Neutralizing antibodies
The researchers found that neutralizing antibodies appeared to be present at low levels in the serum at six months from the second BNT162b2 dose. They were capable of neutralizing pseudoviruses bearing the SARS-CoV-2 spike. However, the steep decline agreed with earlier studies showing the waning of humoral immunity in these individuals at this time point.
When boosted with Ad26.COV2.S, the median neutralizing antibody titer increased sharply, against the wildtype, Beta, and Delta variants of the virus, at just two weeks from the third dose. The titer of antibodies effective against the wildtype increased the most, to almost 1,500, while the lowest increase was approximately 900 with antibodies to the Beta variants. At four weeks, the titers increased to double or 2.5-fold the levels at two weeks, but with the highest titers of >3,500 against the wildtype virus, vs. greater than 2,000 against the other two variants.
With a BNT162b2 third-dose booster, median neutralizing antibody titers doubled only for those against the wildtype virus at week 2, to >7,500, 3,000, and 2,000, respectively for wildtype, Delta, and Beta variants.

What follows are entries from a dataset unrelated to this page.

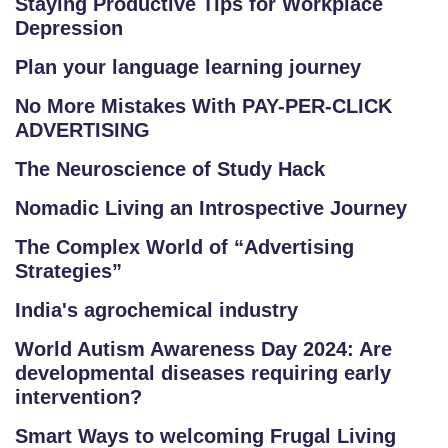
Staying Productive Tips for Workplace
Depression
Plan your language learning journey
No More Mistakes With PAY-PER-CLICK
ADVERTISING
The Neuroscience of Study Hack
Nomadic Living an Introspective Journey
The Complex World of “Advertising
Strategies”
India's agrochemical industry
World Autism Awareness Day 2024: Are
developmental diseases requiring early
intervention?
Smart Ways to welcoming Frugal Living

At week four, titers were lower, at >5,500, 2,000, and >1,500, respectively.
At week four post-booster, wildtype variant antibodies at this point remained above the levels achieved after the second dose. Conversely, the titers of antibodies to the Beta and Delta variants declined to levels comparable to those at week four from the second dose.
Binding antibodies
As for antibodies to the receptor-binding domain (RBD), an Ad26.COV2.S boost produced very high median titers against the wildtype, Delta, and Beta variants. The increase was of the order of several-fold in all cases, reaching levels of above 11,000, 10,000, and 5,000 at two weeks, and even higher at week four, at over 16,000, 13,000, and 10,000.

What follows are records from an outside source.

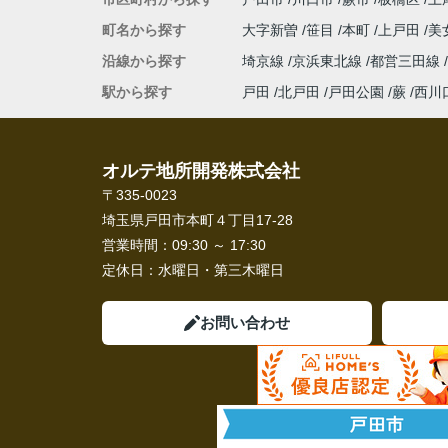
町名から探す
大字新曽
笹目
本町
上戸田
美
沿線から探す
埼京線
京浜東北線
都営三田線
駅から探す
戸田
北戸田
戸田公園
蕨
西川
オルテ地所開発株式会社
〒335-0023
埼玉県戸田市本町４丁目17-28
営業時間：
09:30 ～ 17:30
定休日：
水曜日・第三木曜日
お問い合わせ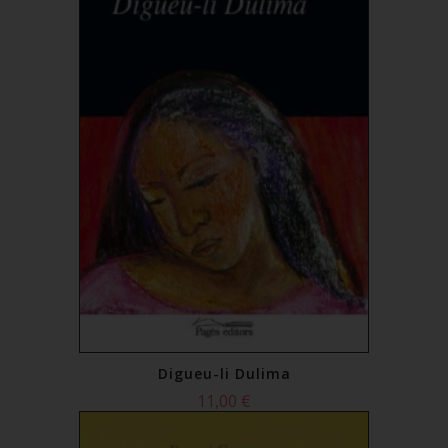
Digueu-li Dulima
11,00 €
Comprar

With the BNT162b2 boosting, the median anti-RBD titers increased to above 30,000, 26,000, and 14,000 at week 2 for wildtype, Delta, and Beta variants, but these declined to half by week four.

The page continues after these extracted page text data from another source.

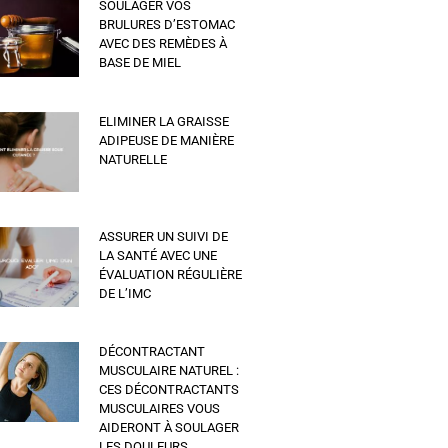
SOULAGER VOS
BRULURES D’ESTOMAC
AVEC DES REMÈDES À
BASE DE MIEL
ELIMINER LA GRAISSE
ADIPEUSE DE MANIÈRE
NATURELLE
ASSURER UN SUIVI DE
LA SANTÉ AVEC UNE
ÉVALUATION RÉGULIÈRE
DE L’IMC
DÉCONTRACTANT
MUSCULAIRE NATUREL :
CES DÉCONTRACTANTS
MUSCULAIRES VOUS
AIDERONT À SOULAGER
LES DOULEURS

The results show that following a BNT162b2 booster dose, the highest levels are at two weeks, while Ad26.COV2.S boosting leads to peak antibody levels at week four or later. Significantly, at this point, the neutralizing and binding antibody titers against all three variants are at roughly the same levels in both cases.
Cellular responses
The median interferon-gamma (IFN-γ)-producing antiviral spike-specific CD8+ T cell responses to the WA1/2020, Delta, and Beta variants increased following boosting by Ad26.COV2.S, with frequencies of 0.07-0.08%. With a BNT162b2 booster, the corresponding increases were to approximately 0.03% for the wildtype and Delta variants and 0.02% against the Beta variant.
For spike-specific IFN-γ CD4+ T cells, responses against the WA1/2020, delta, and beta variants were boosted by Ad26.COV2.S to approximately 0.1%, while with BNT162b2, the median frequencies were 0.05% against the wildtype vs. 0.04% against the two later variants.
Memory B cell frequencies specific to the RBD increased to a median of 0.4%, approximately, with both vaccines showing predominantly an activated memory cell phenotype at week 2, whichever vaccine was used.
What are the implications?
The data show that heterologous boosting with Ad26.COV2.S or homologous boosting, in individuals who had a primary series of BNT162b2 vaccination at least six months before elicits almost the same final binding and neutralizing antibody titers by week four after the boost to ancestral and newer variants. However, the trajectories of change were different with the two vaccines, showing a steady rise with the former, but a peak followed by the fall from week 2 to week 4 with the latter.
With cellular immunity, the CD8+ T cell frequencies with heterologous Ad26.COV2.S boosting was almost double that achieved with a BNT162b2 booster. Further research will tell how long these cellular responses offer protection against infection. The ability to use heterologous boosters to achieve different types of immune phenotypes is a unique advantage of this approach over the use of homologous boosters.
*Important notice: medRxiv publishes preliminary scientific reports that are not peer-reviewed and, therefore, should not be regarded as conclusive, guide clinical practice/health-related behavior, or treated as established information.